Crucé el umbral, distinguí entre tonos rojizos los cuerpos de los carroñeros tirados en el suelo y escuché los susurros que cuchichean palabras profanas provenientes de las pesadillas. Me adentré en las sombras con la intención de seguir mi caza y de hacer pagar a los culpables de las muertes.

—Nhargot —tararearon mi nombre unas voces roncas, malditas, mientras en la distancia se oían risas espectrales.

Di una profunda calada y caminé en dirección al origen de las voces. La niebla, azotada por una brisa, fue esclareciéndose poco a poco. El pasillo de la planta inferior de la jefatura roja se convirtió en un largo corredor pintarrajeado con sangre coagulada.

—El paraíso de un demente. —Tiré el cigarrillo a la alfombra de pelos humanos y lo pisé—. Sigamos, que esto se va a poner entretenido.

Aceleré el paso, el aire gélido me heló las mejillas y unos niños, ataviados con pijamas con caras demoniacas estampadas, con los rostros goteando pintura negra y las manos sosteniendo puñales teñidos de rojo, corrieron por el techo mientras el pasillo se engrandecía.

—Va a ir a por ti —me dijeron los críos raros, antes de que unas manos surgieran de la pared y los arrastraran al interior del muro.

Seguí caminando hacia el centro de la inmensa sala en la que se estaba convirtiendo el pasillo.

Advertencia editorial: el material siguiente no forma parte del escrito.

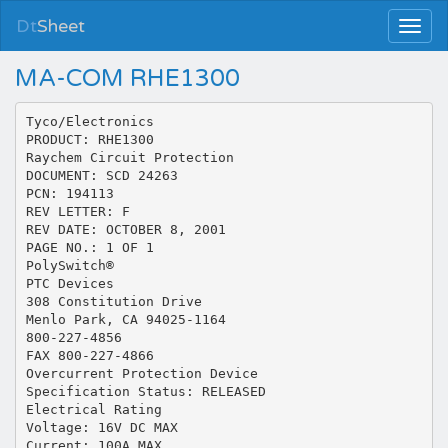
Dt
Sheet
MA-COM RHE1300
Tyco/Electronics
PRODUCT: RHE1300
Raychem Circuit Protection
DOCUMENT: SCD 24263
PCN: 194113
REV LETTER: F
REV DATE: OCTOBER 8, 2001
PAGE NO.: 1 OF 1
PolySwitch®
PTC Devices
308 Constitution Drive
Menlo Park, CA 94025-1164
800-227-4856
FAX 800-227-4866
Overcurrent Protection Device
Specification Status: RELEASED
Electrical Rating
Voltage: 16V DC MAX
Current: 100A MAX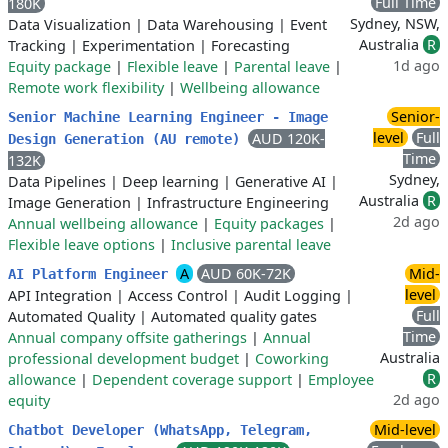
Full Time
180K
Sydney, NSW,
Data Visualization
|
Data Warehousing
|
Event
Australia
R
Tracking
|
Experimentation
|
Forecasting
1d ago
Equity package
|
Flexible leave
|
Parental leave
|
Remote work flexibility
|
Wellbeing allowance
Senior-
Senior Machine Learning Engineer - Image
level
Full
AUD 120K-
Design Generation (AU remote)
Time
132K
Sydney,
Data Pipelines
|
Deep learning
|
Generative AI
|
Australia
R
Image Generation
|
Infrastructure Engineering
2d ago
Annual wellbeing allowance
|
Equity packages
|
Flexible leave options
|
Inclusive parental leave
A
AUD 60K-72K
Mid-
AI Platform Engineer
level
API Integration
|
Access Control
|
Audit Logging
|
Full
Automated Quality
|
Automated quality gates
Time
Annual company offsite gatherings
|
Annual
Australia
professional development budget
|
Coworking
R
allowance
|
Dependent coverage support
|
Employee
2d ago
equity
Mid-level
Chatbot Developer (WhatsApp, Telegram,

—Que venga, así me ahorrará el trabajo de ir a por él —pronuncié en voz baja y centré la mirada en cuatro grandes columnas similares a las de la antigua Grecia, pero sucias, enmohecidas con hongos negros y con gruesas lombrices amontonadas en las bases—. Lo bueno de pasear por pesadillas es que te ahorras tener que ir a los museos. Sales ganando. —Una caja, no más grande que el ataúd de un bebé, construida con restos de fémures dorados, resplandeció en lo alto de un pilar de mármol negro igual de alto que un adolescente desnutrido y chepudo—. Se agradecen los regalos siniestros.

A una treinta de metros, alargadas sombras rojas emergieron de arbustos decorados con sonajeros y mandíbulas.

—Ceniza —repitieron las sombras con un macabro cántico mientras proyectaban monstruosos rostros deformes a su alrededor.

Lo reconozco, eso superó la sobredosis con fármacos experimentales, pero una vez me juré que nunca jugarían con mis pensamientos hasta el punto de arrebatarme la razón e infundirme miedo. Mis demonios eran míos, y si alguien traía los suyos a mi mente se encontraría que jugaban con mis reglas; en mi mundo mandaba yo.

—Por mi seguid, he visto cosas peores. —Saqué un cigarrillo, lo mordí y lo encendí—. Una vez un anciano con la cara hinchada, sin mofletes, los dientes al descubierto y el cuerpo en carne viva, salió de un cuadro y me leyó un libro sagrado al revés. Aún me pregunto cómo no se atragantó con tanto pronunciar hacia dentro. —Me acerqué a la caja—. Cosas de que te aten a una silla y te inyecten sustancias en los ojos. —Pasé las yemas por los fémures dorados y vibraron—. ¿Qué escondéis?

Algo tiró de mi mano, la hundió en el interior de la caja y un ardor me recorrió el brazo. Traté de liberarme, pero me fue imposible. Una sustancia viscosa se pegó a mis dedos y una voz familiar se coló entre mis pensamientos.

«Tu futuro no es más que cenizas —me dijo la anciana imaginaria—. Las cenizas de las pesadillas».

Grité, el dolor desgarraba la carne, la mente y el alma; en esa estancia estaba siendo marcado por la esencia de los extintos creadores de los disonantes ecos del delirio primigenio que engendró a las pesadillas.

Alcé la cabeza y contemplé la vibrante resonancia teñida con tonos rojos de los sueños de los habitantes de la ciudad. Antes de que un estallido nos trasformara en ceniza a la estancia y a mí, percibí quién escondía en su caja fuerte un preciado hilo del que tirar: el emplazamiento y el plano de un lugar cargado de respuestas.